Bill Staples, a Mississippi Department of Health employee, is given an intradermal shot of flu vaccine by Rosemary Jones, RN. (Photo: AP/Rogelio V. Solis)
Given that it's flu season, it might seem in the best interest of healthcare workers to receive a flu shot to protect themselves and patients. But some hospitals and local governments are instituting mandates for employees to get the shot and, in some areas, those who don't comply could lose their jobs.
The "no shot, no job" policy is being adopted by healthcare institutions nationwide and some employees have been fired or suspended without pay already, while others are sacrificing their beliefs in order to keep their jobs.
The Center for Disease Control and Prevention recommends those who "live with or care for others who are high risk of developing serious complications" from the flu, receive the shot.

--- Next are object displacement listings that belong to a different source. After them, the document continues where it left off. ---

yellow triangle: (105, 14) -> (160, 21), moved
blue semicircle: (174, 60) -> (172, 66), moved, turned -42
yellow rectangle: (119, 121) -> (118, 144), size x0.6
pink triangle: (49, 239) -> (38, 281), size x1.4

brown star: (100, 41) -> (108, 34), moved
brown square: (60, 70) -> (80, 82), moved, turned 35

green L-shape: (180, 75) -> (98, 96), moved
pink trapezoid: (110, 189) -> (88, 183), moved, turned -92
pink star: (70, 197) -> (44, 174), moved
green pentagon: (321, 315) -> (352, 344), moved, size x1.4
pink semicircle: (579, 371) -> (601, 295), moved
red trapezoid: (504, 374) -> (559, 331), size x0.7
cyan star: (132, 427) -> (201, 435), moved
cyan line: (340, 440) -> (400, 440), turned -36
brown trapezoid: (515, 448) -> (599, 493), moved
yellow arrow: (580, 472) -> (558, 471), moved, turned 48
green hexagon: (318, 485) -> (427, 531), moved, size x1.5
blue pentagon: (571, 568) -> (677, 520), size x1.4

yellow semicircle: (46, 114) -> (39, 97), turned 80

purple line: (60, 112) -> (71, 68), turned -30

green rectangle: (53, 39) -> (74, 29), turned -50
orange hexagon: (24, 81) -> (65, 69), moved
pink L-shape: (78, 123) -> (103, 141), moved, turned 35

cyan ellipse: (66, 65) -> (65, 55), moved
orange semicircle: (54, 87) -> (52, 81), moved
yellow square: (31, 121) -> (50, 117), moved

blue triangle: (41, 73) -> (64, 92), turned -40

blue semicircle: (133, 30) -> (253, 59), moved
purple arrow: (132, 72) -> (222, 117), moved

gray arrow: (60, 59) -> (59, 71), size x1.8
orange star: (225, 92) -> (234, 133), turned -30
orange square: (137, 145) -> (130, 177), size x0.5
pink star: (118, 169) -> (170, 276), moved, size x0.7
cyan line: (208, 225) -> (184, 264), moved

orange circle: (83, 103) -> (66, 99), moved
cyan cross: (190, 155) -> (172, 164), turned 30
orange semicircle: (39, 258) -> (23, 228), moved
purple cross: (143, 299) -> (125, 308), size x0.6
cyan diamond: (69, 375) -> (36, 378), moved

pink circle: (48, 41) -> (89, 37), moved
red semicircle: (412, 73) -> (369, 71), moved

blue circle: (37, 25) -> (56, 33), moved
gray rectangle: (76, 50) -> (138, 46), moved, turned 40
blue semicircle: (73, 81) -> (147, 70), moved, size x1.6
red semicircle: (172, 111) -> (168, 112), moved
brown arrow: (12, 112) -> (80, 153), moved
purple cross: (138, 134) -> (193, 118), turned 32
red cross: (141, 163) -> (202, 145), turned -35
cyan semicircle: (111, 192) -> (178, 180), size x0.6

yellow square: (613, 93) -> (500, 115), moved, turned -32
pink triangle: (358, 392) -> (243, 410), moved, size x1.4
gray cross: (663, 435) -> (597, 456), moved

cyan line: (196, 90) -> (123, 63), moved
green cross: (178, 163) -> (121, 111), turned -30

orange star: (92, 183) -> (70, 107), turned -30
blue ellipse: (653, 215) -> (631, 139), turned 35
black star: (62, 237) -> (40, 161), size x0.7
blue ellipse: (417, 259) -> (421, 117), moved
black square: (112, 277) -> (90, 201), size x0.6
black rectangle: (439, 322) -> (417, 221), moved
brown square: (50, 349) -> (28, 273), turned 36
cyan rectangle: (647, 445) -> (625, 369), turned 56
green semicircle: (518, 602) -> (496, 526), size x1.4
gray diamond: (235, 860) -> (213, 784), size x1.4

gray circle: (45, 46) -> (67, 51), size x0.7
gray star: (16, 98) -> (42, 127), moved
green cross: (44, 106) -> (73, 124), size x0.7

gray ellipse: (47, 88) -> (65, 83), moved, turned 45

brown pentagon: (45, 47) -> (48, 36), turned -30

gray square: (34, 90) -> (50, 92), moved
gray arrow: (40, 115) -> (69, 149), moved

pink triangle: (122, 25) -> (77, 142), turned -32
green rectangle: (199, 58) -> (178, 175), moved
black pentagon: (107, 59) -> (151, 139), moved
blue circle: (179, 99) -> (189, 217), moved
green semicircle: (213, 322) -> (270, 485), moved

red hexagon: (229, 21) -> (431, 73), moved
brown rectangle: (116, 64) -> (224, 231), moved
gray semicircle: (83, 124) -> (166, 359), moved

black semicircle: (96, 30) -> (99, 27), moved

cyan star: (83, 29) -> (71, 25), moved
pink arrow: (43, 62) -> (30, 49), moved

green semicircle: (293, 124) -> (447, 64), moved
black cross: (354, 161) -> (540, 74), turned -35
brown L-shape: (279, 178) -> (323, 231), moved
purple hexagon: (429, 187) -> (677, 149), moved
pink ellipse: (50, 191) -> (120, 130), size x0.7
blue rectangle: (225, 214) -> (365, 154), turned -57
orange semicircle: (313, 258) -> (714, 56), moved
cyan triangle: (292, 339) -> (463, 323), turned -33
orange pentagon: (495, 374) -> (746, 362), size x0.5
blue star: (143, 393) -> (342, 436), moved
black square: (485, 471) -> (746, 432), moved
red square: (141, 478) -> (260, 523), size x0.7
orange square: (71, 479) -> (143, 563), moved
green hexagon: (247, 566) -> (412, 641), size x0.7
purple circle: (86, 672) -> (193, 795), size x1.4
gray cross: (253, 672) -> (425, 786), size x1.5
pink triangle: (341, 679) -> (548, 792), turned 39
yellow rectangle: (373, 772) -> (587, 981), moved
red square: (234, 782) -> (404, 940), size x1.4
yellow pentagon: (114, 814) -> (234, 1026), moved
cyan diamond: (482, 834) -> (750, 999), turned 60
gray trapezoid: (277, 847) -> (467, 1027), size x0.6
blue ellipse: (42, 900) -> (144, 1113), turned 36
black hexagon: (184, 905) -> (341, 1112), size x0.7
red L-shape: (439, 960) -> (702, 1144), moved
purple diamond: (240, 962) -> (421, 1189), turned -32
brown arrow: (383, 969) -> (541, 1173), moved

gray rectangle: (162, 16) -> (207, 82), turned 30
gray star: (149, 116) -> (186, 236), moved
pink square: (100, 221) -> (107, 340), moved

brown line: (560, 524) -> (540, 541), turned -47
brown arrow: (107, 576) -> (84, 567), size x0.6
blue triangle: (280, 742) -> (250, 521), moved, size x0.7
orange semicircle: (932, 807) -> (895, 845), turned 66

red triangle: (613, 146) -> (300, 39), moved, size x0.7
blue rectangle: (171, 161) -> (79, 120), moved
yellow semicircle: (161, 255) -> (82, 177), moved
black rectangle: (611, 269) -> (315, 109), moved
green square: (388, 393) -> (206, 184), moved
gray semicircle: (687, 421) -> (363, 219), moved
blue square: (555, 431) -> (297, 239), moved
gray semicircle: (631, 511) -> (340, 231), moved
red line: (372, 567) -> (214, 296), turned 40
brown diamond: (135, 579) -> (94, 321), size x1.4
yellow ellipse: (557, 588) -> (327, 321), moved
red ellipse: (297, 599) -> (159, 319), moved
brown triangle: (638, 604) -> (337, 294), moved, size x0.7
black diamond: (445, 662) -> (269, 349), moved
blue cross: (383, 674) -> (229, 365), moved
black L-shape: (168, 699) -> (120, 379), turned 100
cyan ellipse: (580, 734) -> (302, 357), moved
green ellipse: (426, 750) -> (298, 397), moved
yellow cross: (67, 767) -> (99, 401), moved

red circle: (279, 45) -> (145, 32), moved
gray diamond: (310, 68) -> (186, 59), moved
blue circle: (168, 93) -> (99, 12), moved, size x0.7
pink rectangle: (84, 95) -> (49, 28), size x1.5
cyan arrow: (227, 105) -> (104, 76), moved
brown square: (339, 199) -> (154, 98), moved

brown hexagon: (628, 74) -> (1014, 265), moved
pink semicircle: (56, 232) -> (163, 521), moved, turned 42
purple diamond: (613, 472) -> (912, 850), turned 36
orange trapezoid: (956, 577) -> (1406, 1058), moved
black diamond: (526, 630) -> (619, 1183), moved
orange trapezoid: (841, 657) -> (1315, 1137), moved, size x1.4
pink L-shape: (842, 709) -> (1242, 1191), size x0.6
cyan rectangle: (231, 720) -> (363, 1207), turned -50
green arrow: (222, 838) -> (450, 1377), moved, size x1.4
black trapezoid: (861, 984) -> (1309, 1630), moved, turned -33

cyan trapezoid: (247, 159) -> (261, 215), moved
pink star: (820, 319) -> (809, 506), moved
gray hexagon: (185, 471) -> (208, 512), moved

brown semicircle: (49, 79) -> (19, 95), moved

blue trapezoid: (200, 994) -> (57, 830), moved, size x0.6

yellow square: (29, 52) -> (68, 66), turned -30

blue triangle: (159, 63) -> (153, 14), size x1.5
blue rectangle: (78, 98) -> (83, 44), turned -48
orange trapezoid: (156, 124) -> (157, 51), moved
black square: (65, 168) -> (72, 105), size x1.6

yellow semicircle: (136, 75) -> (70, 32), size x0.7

HuffPost Live recently featured a nurse, Kay Miller, who doesn't say which hospital she was allegedly fired from, but she cited her reason for refusing the shot as because her daughter is vaccine injured.
Those refusing the shot have said they believe it infringes upon their rights.
NBC Connecticut reported Wendi Comeau, who is an accountant (she doesn't even work with patients) at Hartford HealthCare, saying she prefers a more holistic approach to medicine for herself and that she wouldn't compromise her beliefs for her job.
“If I'm meant to get the flu, then I think that's God's will," Comeau said.
Comeau applied for an exemption based on her faith and was denied at first. According to NBC Connecticut, she hired a lawyer, appealed this decision and was approved afterward.
The Advisory Board Company reported in Connecticut alone 19 of the state's 29 acute care hospitals have a "no shot, no job" mandate, but most allow for religious and medical exemptions. One hospital requires a note from a spiritual leader to apply for the exemption.
"There are a few hardcore people who are holding out, and that's their prerogative," Steven Aronin, Waterbury Hospital's chief of infectious diseases, said according to the Advisory Board Company.
Karen McKinnon who served as a surgical assistant for 32 years at Waterbury hospital in Connecticut was suspended without pay earlier this month for refusing to get the shot. If she and other employees didn't receive the vaccine by Dec. 15 (tomorrow) they would lose their jobs completely.
A few days after NBC Connecticut reported McKinnon saying she was "shocked" by the mandate and her suspension, she decided she maintaining her job was more important and received the shot.
Last month, CBS out of Fredrick, Maryland, reported 14 local hospital workers refusing the shot faced terminating if they didn't comply by the deadline. Fredrick Memorial Hospital had granted 52 exemptions of its 2,800 employees. A woman from Liberty, Missouri, wishing to avoid the shot too feared she would lose her job over non-compliance.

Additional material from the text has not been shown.